### Exercise requirements
Leave out the pictures and reproduce all of the data exactly.

### Records
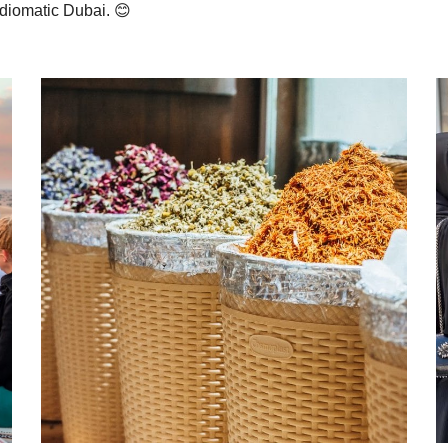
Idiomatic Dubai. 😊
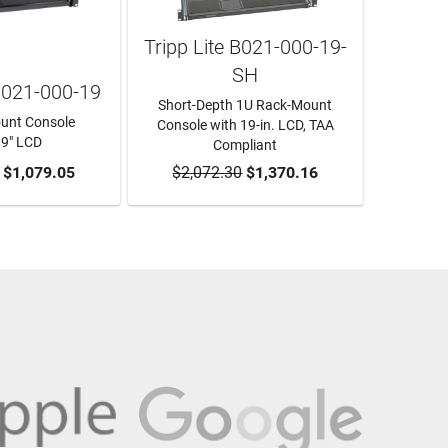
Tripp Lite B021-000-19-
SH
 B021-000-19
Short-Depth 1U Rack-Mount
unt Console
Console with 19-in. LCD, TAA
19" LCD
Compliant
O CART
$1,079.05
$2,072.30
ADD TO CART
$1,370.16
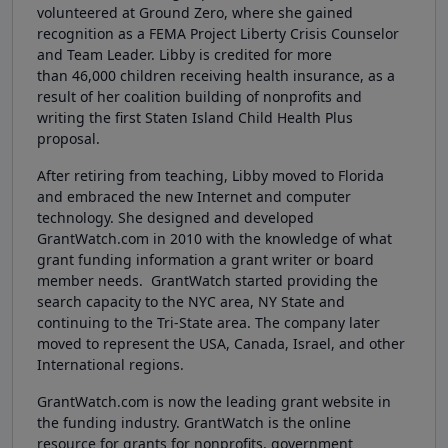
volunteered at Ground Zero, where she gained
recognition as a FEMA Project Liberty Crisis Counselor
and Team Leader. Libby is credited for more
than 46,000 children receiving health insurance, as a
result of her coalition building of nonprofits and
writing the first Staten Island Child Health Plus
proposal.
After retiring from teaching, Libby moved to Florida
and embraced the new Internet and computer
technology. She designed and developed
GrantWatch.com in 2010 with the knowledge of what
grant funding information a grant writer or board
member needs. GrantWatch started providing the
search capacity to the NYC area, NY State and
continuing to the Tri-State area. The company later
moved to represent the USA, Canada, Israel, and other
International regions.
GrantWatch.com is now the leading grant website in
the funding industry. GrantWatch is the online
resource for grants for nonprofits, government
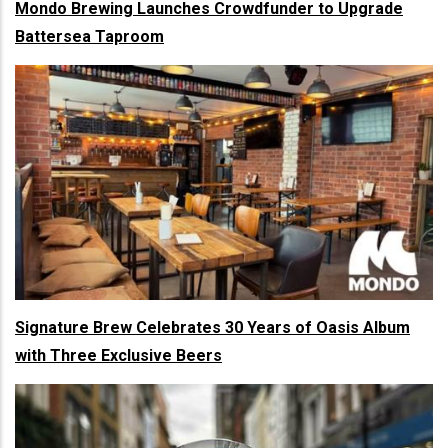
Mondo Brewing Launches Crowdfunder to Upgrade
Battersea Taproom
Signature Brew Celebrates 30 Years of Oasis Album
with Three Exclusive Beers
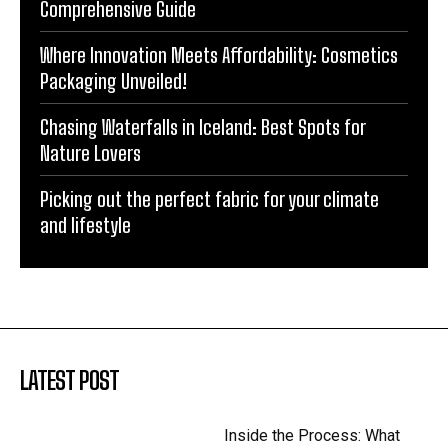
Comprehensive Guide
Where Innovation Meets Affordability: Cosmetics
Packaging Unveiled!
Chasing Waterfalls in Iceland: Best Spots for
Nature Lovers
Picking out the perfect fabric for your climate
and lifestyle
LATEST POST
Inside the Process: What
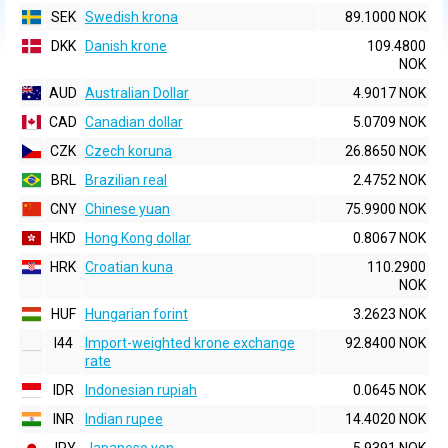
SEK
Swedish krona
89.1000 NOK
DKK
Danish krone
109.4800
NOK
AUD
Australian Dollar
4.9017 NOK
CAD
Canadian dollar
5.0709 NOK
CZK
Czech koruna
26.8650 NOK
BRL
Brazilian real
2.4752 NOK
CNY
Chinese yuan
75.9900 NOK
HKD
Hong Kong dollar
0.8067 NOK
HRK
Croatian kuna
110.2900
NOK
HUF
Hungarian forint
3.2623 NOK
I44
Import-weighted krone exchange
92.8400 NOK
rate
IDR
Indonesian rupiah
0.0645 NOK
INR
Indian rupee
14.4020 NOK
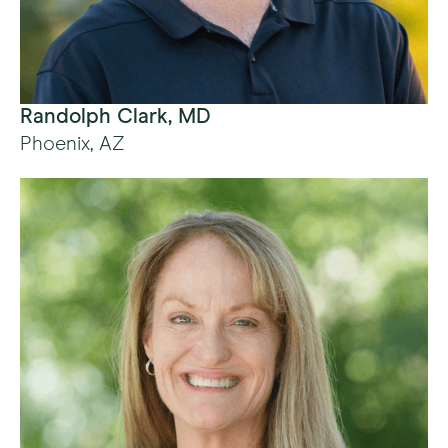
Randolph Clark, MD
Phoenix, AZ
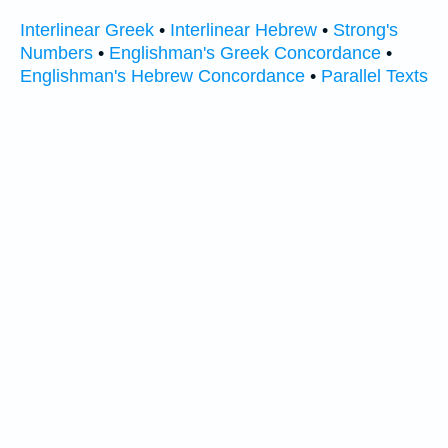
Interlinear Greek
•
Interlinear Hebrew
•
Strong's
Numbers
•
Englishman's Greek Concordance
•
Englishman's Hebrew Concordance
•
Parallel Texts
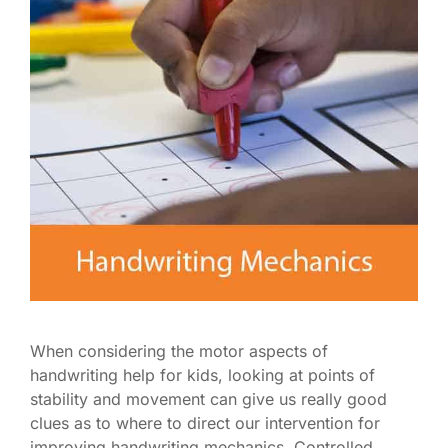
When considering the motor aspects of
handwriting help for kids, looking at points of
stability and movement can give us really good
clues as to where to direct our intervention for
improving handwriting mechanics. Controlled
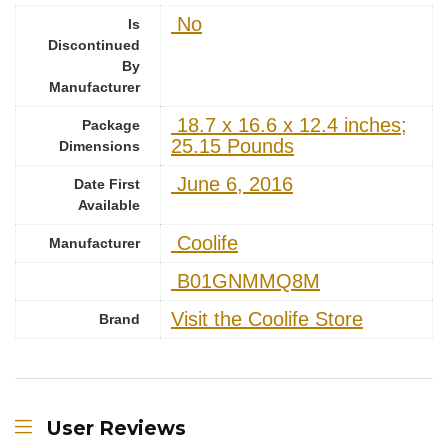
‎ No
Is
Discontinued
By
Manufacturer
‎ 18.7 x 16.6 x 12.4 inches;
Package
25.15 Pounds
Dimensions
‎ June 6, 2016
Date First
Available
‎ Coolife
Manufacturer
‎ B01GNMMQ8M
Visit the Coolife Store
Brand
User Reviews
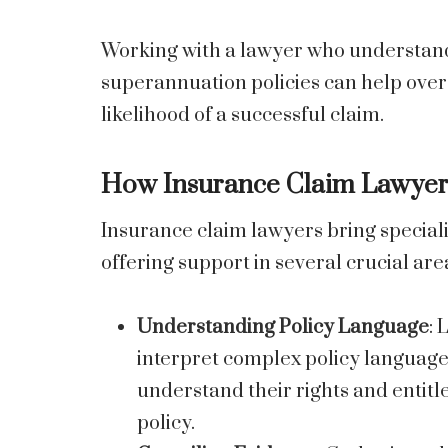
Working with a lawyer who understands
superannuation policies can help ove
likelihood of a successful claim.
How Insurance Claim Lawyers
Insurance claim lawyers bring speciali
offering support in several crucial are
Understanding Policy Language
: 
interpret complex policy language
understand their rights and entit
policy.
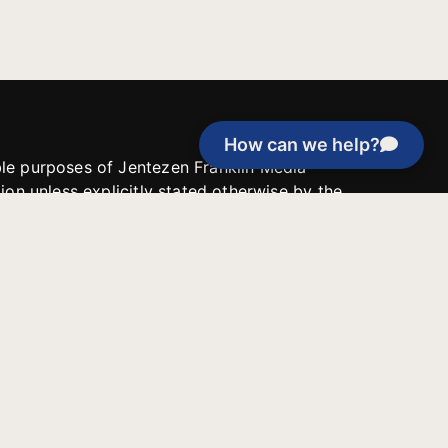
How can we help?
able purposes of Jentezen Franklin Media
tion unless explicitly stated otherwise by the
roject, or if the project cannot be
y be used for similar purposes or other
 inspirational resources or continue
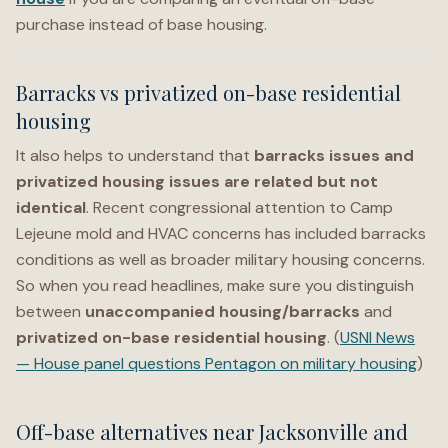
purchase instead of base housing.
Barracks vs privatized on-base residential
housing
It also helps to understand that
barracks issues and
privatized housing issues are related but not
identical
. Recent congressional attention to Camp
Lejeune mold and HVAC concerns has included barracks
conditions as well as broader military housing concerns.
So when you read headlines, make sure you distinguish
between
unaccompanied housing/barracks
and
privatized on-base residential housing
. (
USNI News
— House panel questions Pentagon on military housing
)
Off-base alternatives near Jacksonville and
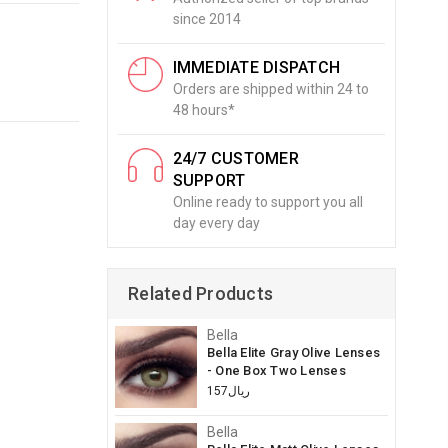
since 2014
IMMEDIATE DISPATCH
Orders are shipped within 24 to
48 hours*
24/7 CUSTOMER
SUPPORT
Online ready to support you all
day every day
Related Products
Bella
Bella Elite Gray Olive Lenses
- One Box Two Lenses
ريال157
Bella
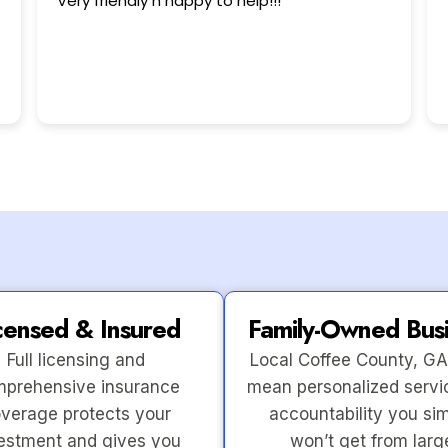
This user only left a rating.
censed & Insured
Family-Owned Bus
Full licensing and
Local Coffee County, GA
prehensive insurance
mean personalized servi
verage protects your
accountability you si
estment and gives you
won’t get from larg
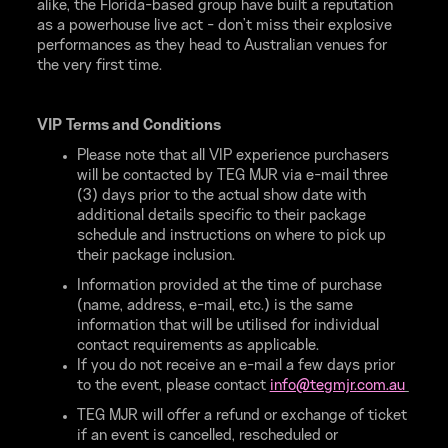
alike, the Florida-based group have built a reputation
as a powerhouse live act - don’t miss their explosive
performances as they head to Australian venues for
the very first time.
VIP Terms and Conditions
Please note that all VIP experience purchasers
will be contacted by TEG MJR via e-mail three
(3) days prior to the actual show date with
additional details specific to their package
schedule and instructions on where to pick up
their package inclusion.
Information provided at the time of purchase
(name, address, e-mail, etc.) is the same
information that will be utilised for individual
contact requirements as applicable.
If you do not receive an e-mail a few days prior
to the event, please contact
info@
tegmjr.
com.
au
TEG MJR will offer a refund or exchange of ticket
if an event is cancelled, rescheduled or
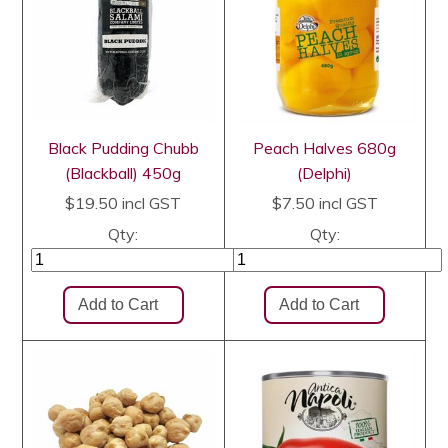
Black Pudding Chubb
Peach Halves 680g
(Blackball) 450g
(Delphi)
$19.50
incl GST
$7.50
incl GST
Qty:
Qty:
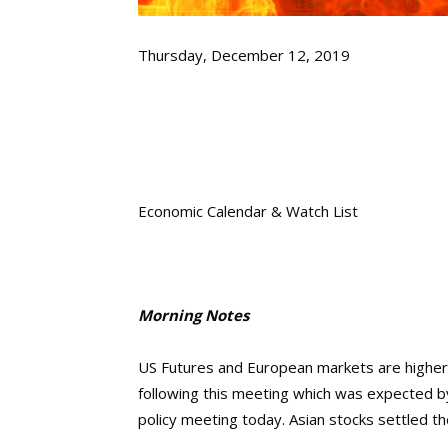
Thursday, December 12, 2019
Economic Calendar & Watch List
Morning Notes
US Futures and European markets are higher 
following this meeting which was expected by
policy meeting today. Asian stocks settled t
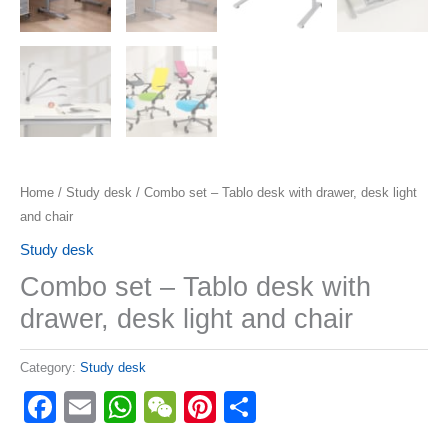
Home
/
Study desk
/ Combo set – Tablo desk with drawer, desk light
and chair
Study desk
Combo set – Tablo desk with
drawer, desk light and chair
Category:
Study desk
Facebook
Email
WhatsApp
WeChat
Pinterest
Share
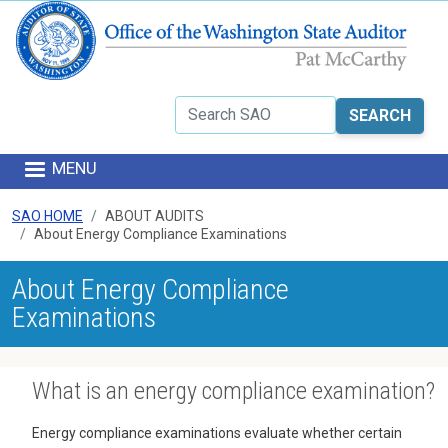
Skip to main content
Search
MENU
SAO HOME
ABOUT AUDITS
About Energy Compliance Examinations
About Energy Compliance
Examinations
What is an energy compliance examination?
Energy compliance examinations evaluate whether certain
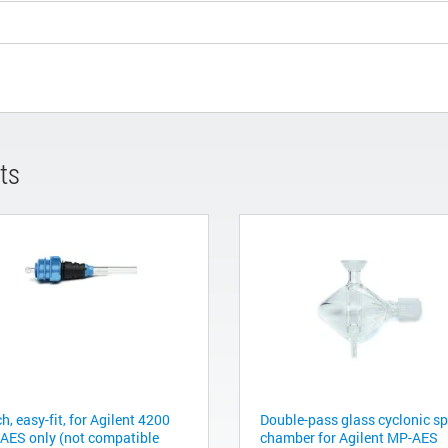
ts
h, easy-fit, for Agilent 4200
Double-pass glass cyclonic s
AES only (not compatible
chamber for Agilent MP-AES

### Task answer
Idiomatic Dubai. 😊
Tripp Lite B021-000-19-
SH
 B021-000-19
Short-Depth 1U Rack-Mount
unt Console
Console with 19-in. LCD, TAA
19" LCD
Compliant
O CART
$1,079.05
$2,072.30
ADD TO CART
$1,370.16
volunteered at Ground Zero, where she gained
recognition as a FEMA Project Liberty Crisis Counselor
and Team Leader. Libby is credited for more
than 46,000 children receiving health insurance, as a
result of her coalition building of nonprofits and
writing the first Staten Island Child Health Plus
proposal.
After retiring from teaching, Libby moved to Florida
and embraced the new Internet and computer
technology. She designed and developed
GrantWatch.com in 2010 with the knowledge of what
grant funding information a grant writer or board
member needs. GrantWatch started providing the
search capacity to the NYC area, NY State and
continuing to the Tri-State area. The company later
moved to represent the USA, Canada, Israel, and other
International regions.
GrantWatch.com is now the leading grant website in
the funding industry. GrantWatch is the online
resource for grants for nonprofits, government
Mondo Brewing Launches Crowdfunder to Upgrade
Battersea Taproom
Signature Brew Celebrates 30 Years of Oasis Album
with Three Exclusive Beers
Comprehensive Guide
Where Innovation Meets Affordability: Cosmetics
Packaging Unveiled!
Chasing Waterfalls in Iceland: Best Spots for
Nature Lovers
Picking out the perfect fabric for your climate
and lifestyle
LATEST POST
Inside the Process: What
SEK
Swedish krona
89.1000 NOK
DKK
Danish krone
109.4800
NOK
AUD
Australian Dollar
4.9017 NOK
CAD
Canadian dollar
5.0709 NOK
CZK
Czech koruna
26.8650 NOK
BRL
Brazilian real
2.4752 NOK
CNY
Chinese yuan
75.9900 NOK
HKD
Hong Kong dollar
0.8067 NOK
HRK
Croatian kuna
110.2900
NOK
HUF
Hungarian forint
3.2623 NOK
I44
Import-weighted krone exchange
92.8400 NOK
rate
IDR
Indonesian rupiah
0.0645 NOK
INR
Indian rupee
14.4020 NOK
Randolph Clark, MD
Phoenix, AZ
Interlinear Greek
•
Interlinear Hebrew
•
Strong's
Numbers
•
Englishman's Greek Concordance
•
Englishman's Hebrew Concordance
•
Parallel Texts
When considering the motor aspects of
handwriting help for kids, looking at points of
stability and movement can give us really good
clues as to where to direct our intervention for
improving handwriting mechanics. Controlled
‎ No
Is
Discontinued
By
Manufacturer
‎ 18.7 x 16.6 x 12.4 inches;
Package
25.15 Pounds
Dimensions
‎ June 6, 2016
Date First
Available
‎ Coolife
Manufacturer
‎ B01GNMMQ8M
Visit the Coolife Store
Brand
User Reviews
Working with a lawyer who understands
superannuation policies can help ove
likelihood of a successful claim.
How Insurance Claim Lawyers
Insurance claim lawyers bring speciali
offering support in several crucial are
Understanding Policy Language
: 
interpret complex policy language
understand their rights and entit
policy.
How can we help?
able purposes of Jentezen Franklin Media
tion unless explicitly stated otherwise by the
roject, or if the project cannot be
y be used for similar purposes or other
 inspirational resources or continue
purchase instead of base housing.
Barracks vs privatized on-base residential
housing
It also helps to understand that
barracks issues and
privatized housing issues are related but not
identical
. Recent congressional attention to Camp
Lejeune mold and HVAC concerns has included barracks
conditions as well as broader military housing concerns.
So when you read headlines, make sure you distinguish
between
unaccompanied housing/barracks
and
privatized on-base residential housing
. (
USNI News
— House panel questions Pentagon on military housing
)
Off-base alternatives near Jacksonville and
since 2014
IMMEDIATE DISPATCH
Orders are shipped within 24 to
48 hours*
24/7 CUSTOMER
SUPPORT
Online ready to support you all
day every day
Related Products
Bella
Bella Elite Gray Olive Lenses
- One Box Two Lenses
ريال157
Bella
This user only left a rating.
censed & Insured
Family-Owned Bus
Full licensing and
Local Coffee County, GA
prehensive insurance
mean personalized servi
verage protects your
accountability you si
estment and gives you
won’t get from larg
alike, the Florida-based group have built a reputation
as a powerhouse live act - don’t miss their explosive
performances as they head to Australian venues for
the very first time.
VIP Terms and Conditions
Please note that all VIP experience purchasers
will be contacted by TEG MJR via e-mail three
(3) days prior to the actual show date with
additional details specific to their package
schedule and instructions on where to pick up
their package inclusion.
Information provided at the time of purchase
(name, address, e-mail, etc.) is the same
information that will be utilised for individual
contact requirements as applicable.
If you do not receive an e-mail a few days prior
to the event, please contact
info@
tegmjr.
com.
au
TEG MJR will offer a refund or exchange of ticket
if an event is cancelled, rescheduled or
Black Pudding Chubb
Peach Halves 680g
(Blackball) 450g
(Delphi)
$19.50
incl GST
$7.50
incl GST
Qty:
Qty:
Thursday, December 12, 2019
Economic Calendar & Watch List
Morning Notes
US Futures and European markets are higher 
following this meeting which was expected by
policy meeting today. Asian stocks settled t
Home
/
Study desk
/ Combo set – Tablo desk with drawer, desk light
and chair
Study desk
Combo set – Tablo desk with
drawer, desk light and chair
Category:
Study desk
Facebook
Email
WhatsApp
WeChat
Pinterest
Share
Skip to main content
Search
MENU
SAO HOME
ABOUT AUDITS
About Energy Compliance Examinations
About Energy Compliance
Examinations
What is an energy compliance examination?
Energy compliance examinations evaluate whether certain
ts
h, easy-fit, for Agilent 4200
Double-pass glass cyclonic s
AES only (not compatible
chamber for Agilent MP-AES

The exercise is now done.